Distributor: ESPN Films, Disney+
Release date: January 26, 2026
Rating: TV-PG
Running time: 101 minutes
Director: Liz Garbus, Elizabeth Wolff
Writers: Liz Garbus, Elizabeth Wolff
Producers and Executive Producers: Liz Garbus, Elizabeth Wolff, Dominic Crossley-Holland, Dan Cogan, Chris James, Gentry Kirby, Jon Bardin, Tommy Coriale, Louis Mole, Isabel Davis, Jay de Andrade, Ben Lampkin, Heather Anderson, Marsha Cooke, Brian Lockhart, Burke Magnus, Seth Abraham
Cast: Billie Jean King, Ilana Kloss, Elton John, Rosie Casals, Chris Evert, Serena Williams, Julie Heldman
Director of Photography (Cinematographer): Tony Hardmon, Thorsten Thielow
Editors: Joshua L. Pearson
Composer: Laura Karpman
The Review
Give Me the Ball!
This documentary is an electric, high-velocity portrait that perfectly captures the kinetic energy of its subject. It successfully balances the public triumphs of a sporting legend with the deeply personal costs of being a trailblazer. Through zippy editing and candid present-day interviews, the film serves as both a historical time capsule and an inspiring call to action for future generations. It is a masterfully assembled tribute that feels as urgent today as the battles it depicts.
PROS
- The pacing mirrors the intensity of a tennis match, keeping the energy high throughout.

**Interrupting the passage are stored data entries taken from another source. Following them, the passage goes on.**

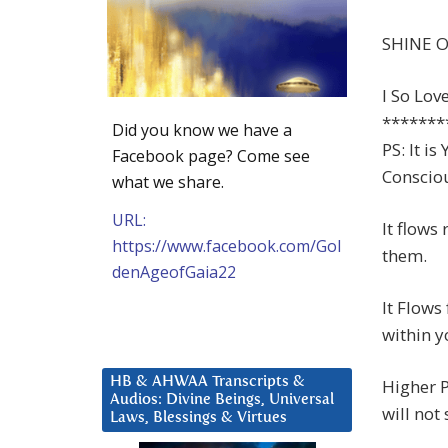
SHINE O
I So Lov
*******
Did you know we have a
PS: It i
Facebook page? Come see
Consciou
what we share.
URL:
It flows
https://www.facebook.com/Gol
them.
denAgeofGaia22
It Flow
within 
HB & AHWAA Transcripts &
Higher 
Audios: Divine Beings, Universal
will not
Laws, Blessings & Virtues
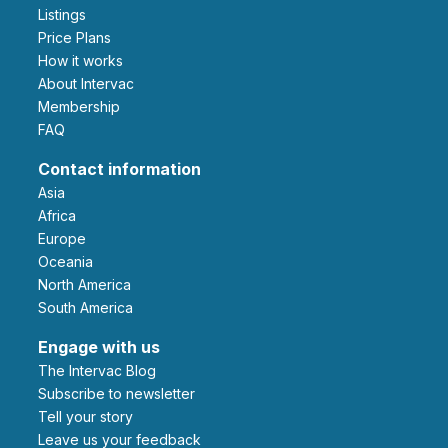
Listings
Price Plans
How it works
About Intervac
Membership
FAQ
Contact information
Asia
Africa
Europe
Oceania
North America
South America
Engage with us
The Intervac Blog
Subscribe to newsletter
Tell your story
leave us your feedback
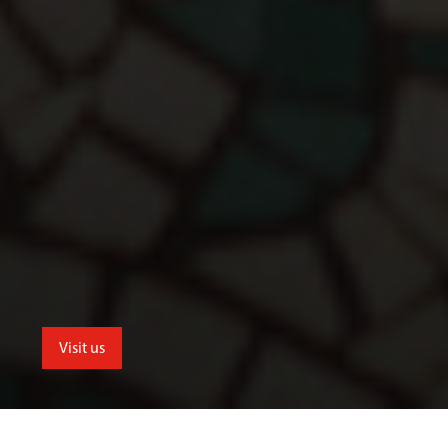
Visit us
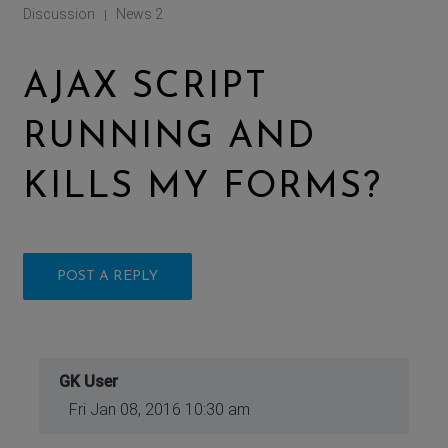
Discussion
News 2
|
AJAX SCRIPT
RUNNING AND
KILLS MY FORMS?
POST A REPLY
GK User
Fri Jan 08, 2016 10:30 am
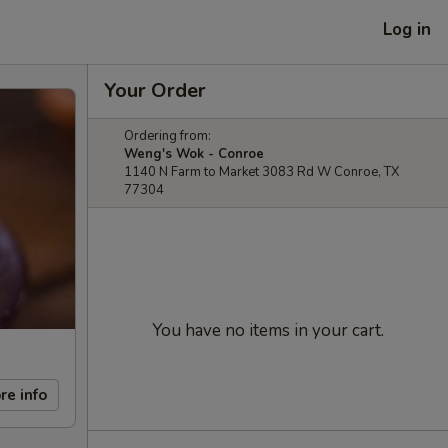
Log in
Your Order
Ordering from:
Weng's Wok - Conroe
1140 N Farm to Market 3083 Rd W Conroe, TX
77304
You have no items in your cart.
re info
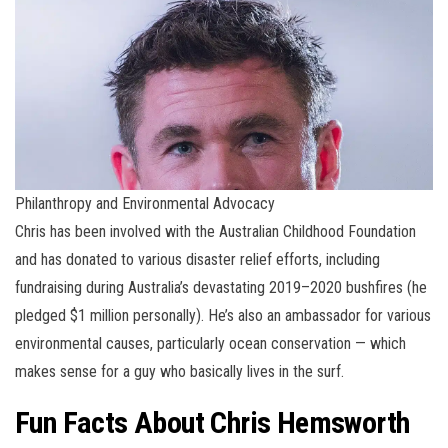
Philanthropy and Environmental Advocacy
Chris has been involved with the Australian Childhood Foundation
and has donated to various disaster relief efforts, including
fundraising during Australia’s devastating 2019–2020 bushfires (he
pledged $1 million personally). He’s also an ambassador for various
environmental causes, particularly ocean conservation — which
makes sense for a guy who basically lives in the surf.
Fun Facts About Chris Hemsworth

- King’s modern-day interviews are remarkably candid, funny, and deeply insightful.
- The film provides a rich look at the misogyny and classism of the 1970s sporting world.
- It doesn’t shy away from the personal toll of King’s activism, including her struggles with identity and health.
CONS
- While the editing is zippy, the overall biographical flow follows a somewhat standard linear path.
- For viewers well-versed in sports history, some segments—like the Battle of the Sexes—may cover familiar territory.